Work to complete. The output should consist solely of the line containing "Personligt liv" and all lines after it through the final line of the entries below, reproduced exactly.

Extracted material.
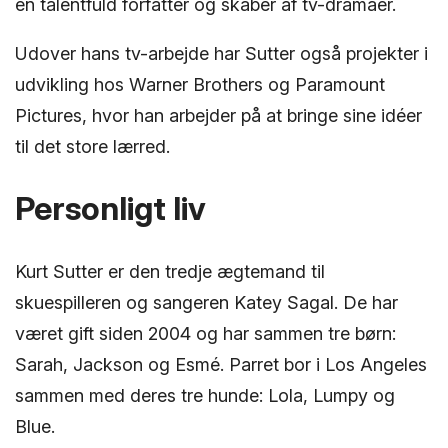
en talentfuld forfatter og skaber af tv-dramaer.
Udover hans tv-arbejde har Sutter også projekter i
udvikling hos Warner Brothers og Paramount
Pictures, hvor han arbejder på at bringe sine idéer
til det store lærred.
Personligt liv
Kurt Sutter er den tredje ægtemand til
skuespilleren og sangeren Katey Sagal. De har
været gift siden 2004 og har sammen tre børn:
Sarah, Jackson og Esmé. Parret bor i Los Angeles
sammen med deres tre hunde: Lola, Lumpy og
Blue.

Expected answer.
Personligt liv
Kurt Sutter er den tredje ægtemand til
skuespilleren og sangeren Katey Sagal. De har
været gift siden 2004 og har sammen tre børn:
Sarah, Jackson og Esmé. Parret bor i Los Angeles
sammen med deres tre hunde: Lola, Lumpy og
Blue.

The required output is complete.